== EXCERPTED DATA ==
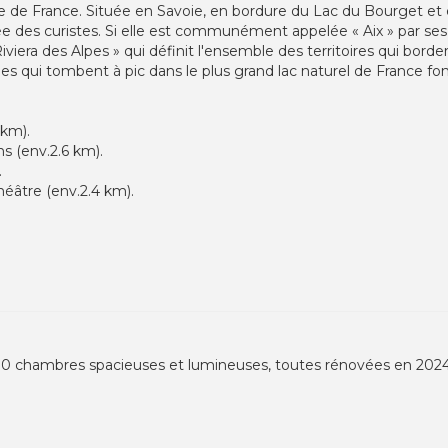
ale de France. Située en Savoie, en bordure du Lac du Bourget et
sée des curistes. Si elle est communément appelée « Aix » par ses 
 Riviera des Alpes » qui définit l'ensemble des territoires qui bo
 qui tombent à pic dans le plus grand lac naturel de France font
km).
s (env.2.6 km).
.
héâtre (env.2.4 km).
e 80 chambres spacieuses et lumineuses, toutes rénovées en 2024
===
● **ABOUT THIS EXERCISE**: Leave the pictures aside and give the records above back word for word.

● **TASK RESPONSE**:
ale de France. Située en Savoie, en bordure du Lac du Bourget et
sée des curistes. Si elle est communément appelée « Aix » par ses 
 Riviera des Alpes » qui définit l'ensemble des territoires qui bo
 qui tombent à pic dans le plus grand lac naturel de France font
km).
s (env.2.6 km).
.
héâtre (env.2.4 km).
e 80 chambres spacieuses et lumineuses, toutes rénovées en 2024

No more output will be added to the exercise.